Thank you for posting the link to the Academy of Veterinary Homeopathy. For some reason the link was not active in your post, so I am posting it again for you. http://theavh.org.
Also, good luck with your dog's progress. I am so glad to hear that things may be improving for him. Please keep us updated on the progress you make with him. Your experience is helpful to all of us.
I've recently started working with my homeopath too. Although my dog is asymptomatic for heart disease, he has other health issues, and after doing a full work-up on him, she's chosen a remedy which we think is his constitutional remedy. My hope is that this will strengthen my dog's overall health even further, including his heart/valves.
I was giving my dog 4 tabs of Cardio-Plus a day (2 with each meal), not 4 tabs twice a day. Now he's only getting 2 tabs a day (1 with each meal), along with 1 tab of Cataplex E-2 a day. We will monitor him to see if this is enough heart support for him. If we feel he needs more, we will just add back some of his supplements, but my vet feels that might not be necessary.
If it were me, I would give Cutie at least 1/2 tab twice a day, maybe even 1 tab twice a day of Cardio-Plus. It can't hurt and it can only help. It is food for the heart and it does contain natural CoQ10 too.
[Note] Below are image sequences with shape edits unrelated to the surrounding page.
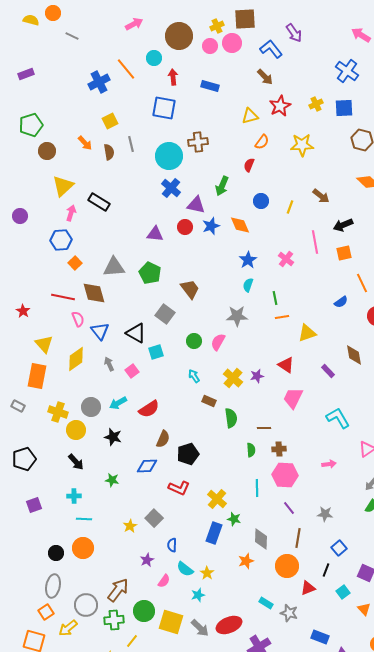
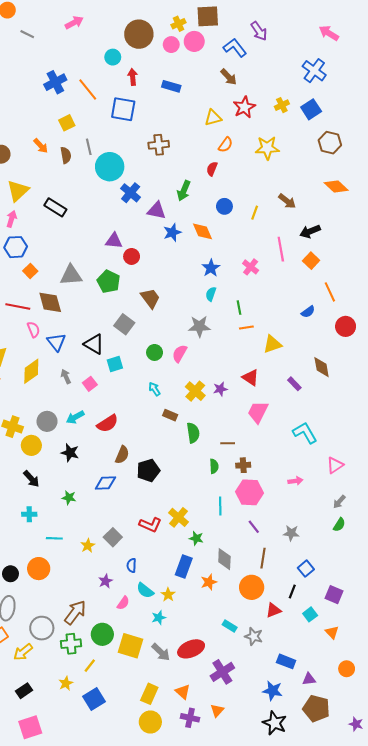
pink arrow: (134, 24) -> (74, 23), moved
orange line: (126, 69) -> (88, 89), moved
blue square: (344, 108) -> (311, 109), turned -30
cyan circle: (169, 156) -> (110, 167), moved
pink arrow: (71, 213) -> (12, 219), moved
red circle: (185, 227) -> (132, 256), moved
orange square: (344, 253) -> (311, 261), turned -35
red L-shape: (179, 488) -> (150, 525), moved
cyan line: (84, 519) -> (54, 538), moved
blue rectangle: (214, 533) -> (184, 566), moved

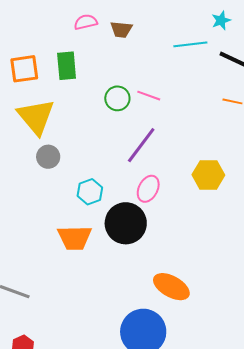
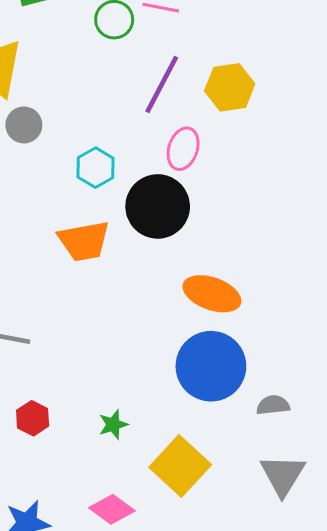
yellow hexagon: (208, 175) -> (230, 87), moved
orange ellipse: (171, 287) -> (212, 294), moved

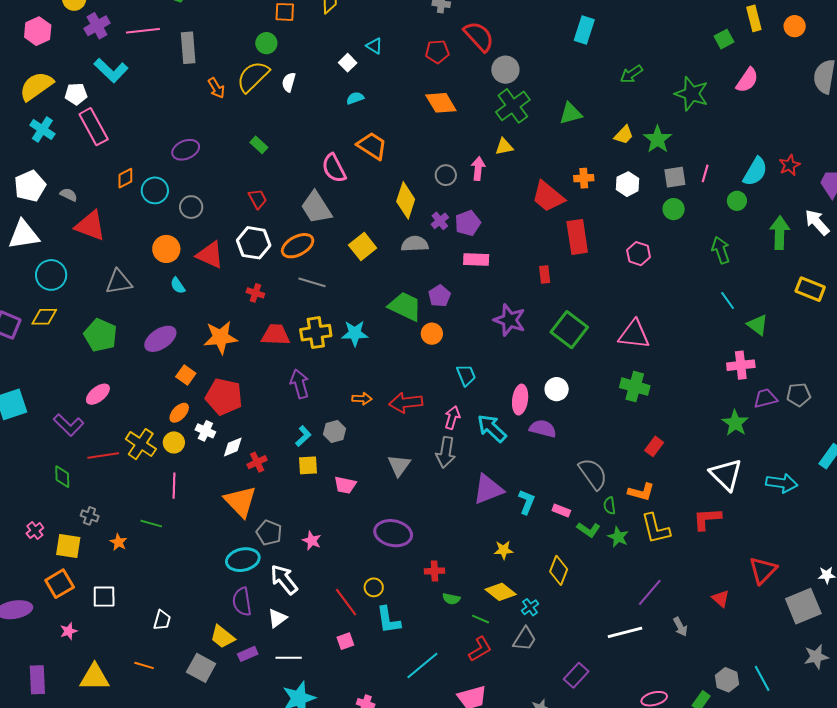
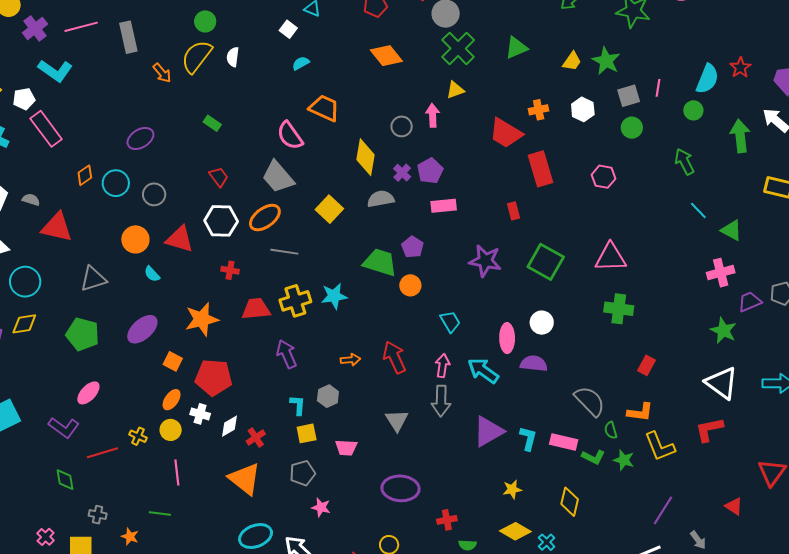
red arrow: (406, 403) -> (394, 357), turned 80
cyan L-shape: (303, 436) -> (298, 405), turned -35
yellow cross: (141, 444) -> (138, 436), size x0.6
pink rectangle: (561, 510) -> (564, 442), size x1.5
gray pentagon: (269, 533) -> (302, 473), moved, turned -30

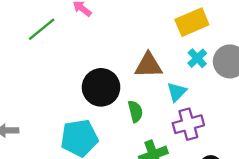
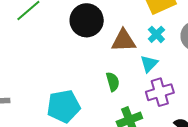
cyan cross: (197, 58) -> (156, 34), moved
black circle: (101, 87) -> (87, 20), moved

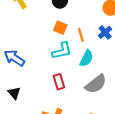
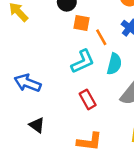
orange square: (60, 28) -> (81, 23), moved

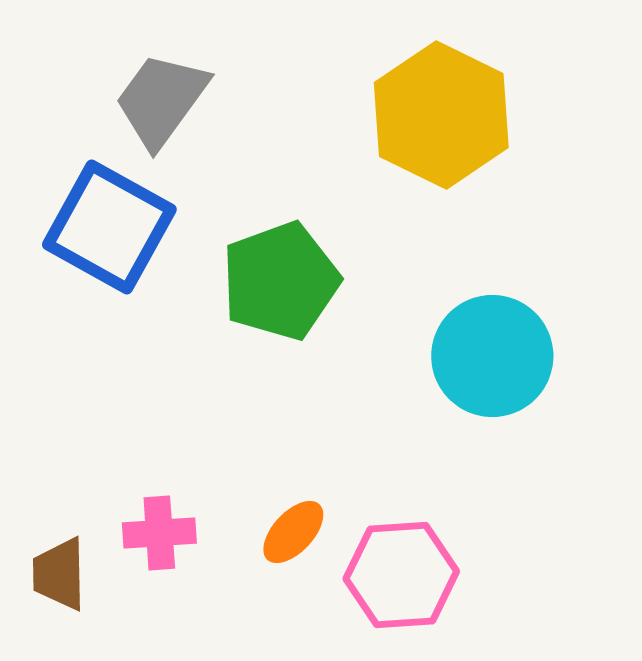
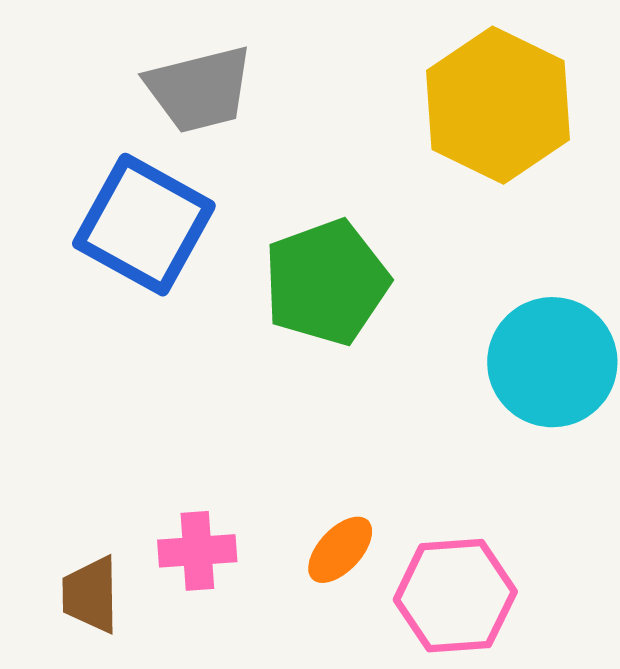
gray trapezoid: (161, 100) -> (199, 89), turned -140

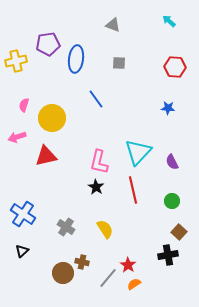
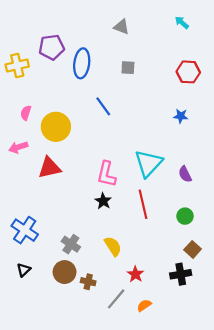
red star: (128, 265) -> (136, 274), moved
brown circle: (63, 273) -> (65, 272), moved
If you increase the Cardio-Plus, you should probably let your vet know so she can make adjustments to the other herbs, if that's necessary. There may be a synergy in the dosages she recommended.
Here are just a few things to keep in mind for anyone who has a dog with a murmur.
1. Once a murmur is detected, an echo should be done once a year thereafter to monitor it. Low cost echos can be done by a board certified cardiologist at a Cavalier health clinic. Most breeds are accepted at these clinics. To locate one go to: http://www.cavalierhealth.org/health_clinics.htm. Note: These clinics are good only if your dog is not seriously ill and only if you're doing this just to monitor them. If your dog is sick and needs medical attention you will need to find your own cardiologist, because they cannot treat your animal or prescribe meds.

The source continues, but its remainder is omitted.